> _Directions for this task_
Once you find the line with "Infeksi berbahaya dari" in the entries below, return exactly every line from it through the line with "dilakukan langsung oleh dokter".
** Supplied material follows **
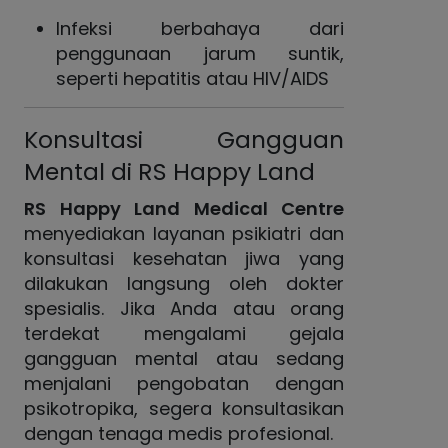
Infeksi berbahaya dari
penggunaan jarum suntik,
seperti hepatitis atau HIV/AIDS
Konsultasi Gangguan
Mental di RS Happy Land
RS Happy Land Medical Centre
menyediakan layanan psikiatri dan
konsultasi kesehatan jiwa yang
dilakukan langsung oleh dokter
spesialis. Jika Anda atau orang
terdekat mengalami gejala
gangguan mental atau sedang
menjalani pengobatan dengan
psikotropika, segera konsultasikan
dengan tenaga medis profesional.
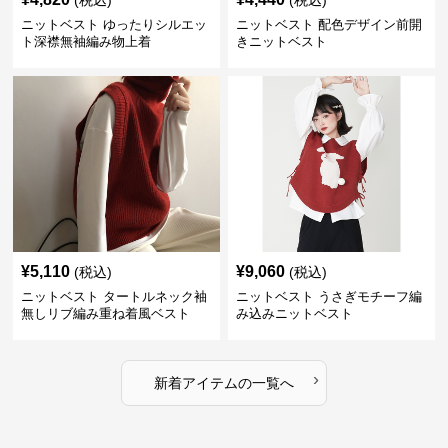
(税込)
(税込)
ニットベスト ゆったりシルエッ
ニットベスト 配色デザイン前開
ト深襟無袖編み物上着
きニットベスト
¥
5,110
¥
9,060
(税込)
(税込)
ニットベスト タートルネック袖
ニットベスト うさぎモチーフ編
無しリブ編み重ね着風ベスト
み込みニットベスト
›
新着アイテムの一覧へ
** End of Supplied material **
** Supplied material follows **
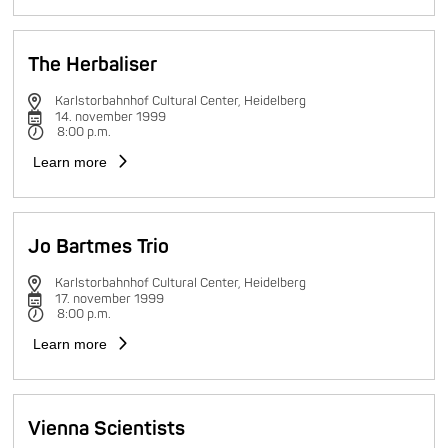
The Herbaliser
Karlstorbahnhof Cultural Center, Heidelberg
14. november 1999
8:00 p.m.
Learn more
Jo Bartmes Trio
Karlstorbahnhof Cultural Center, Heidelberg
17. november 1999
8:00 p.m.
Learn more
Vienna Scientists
** End of Supplied material **
** Supplied material follows **
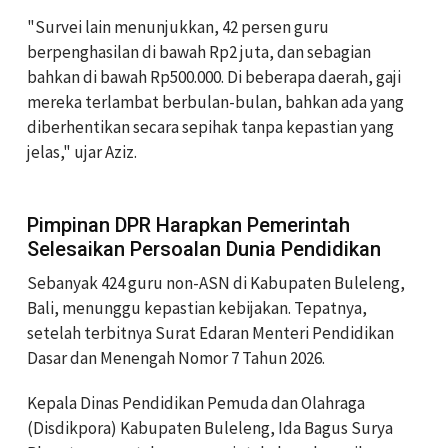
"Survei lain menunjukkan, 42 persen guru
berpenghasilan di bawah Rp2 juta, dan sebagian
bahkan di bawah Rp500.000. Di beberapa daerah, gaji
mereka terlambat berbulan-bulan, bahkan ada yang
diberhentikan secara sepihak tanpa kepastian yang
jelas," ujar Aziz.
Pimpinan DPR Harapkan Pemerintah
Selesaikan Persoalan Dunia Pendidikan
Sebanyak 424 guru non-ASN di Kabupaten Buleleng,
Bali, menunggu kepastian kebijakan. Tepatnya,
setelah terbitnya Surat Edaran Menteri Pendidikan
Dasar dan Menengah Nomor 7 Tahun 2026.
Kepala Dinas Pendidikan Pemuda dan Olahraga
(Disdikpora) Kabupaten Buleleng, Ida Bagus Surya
** End of Supplied material **
> _Your response_
Infeksi berbahaya dari
penggunaan jarum suntik,
seperti hepatitis atau HIV/AIDS
Konsultasi Gangguan
Mental di RS Happy Land
RS Happy Land Medical Centre
menyediakan layanan psikiatri dan
konsultasi kesehatan jiwa yang
dilakukan langsung oleh dokter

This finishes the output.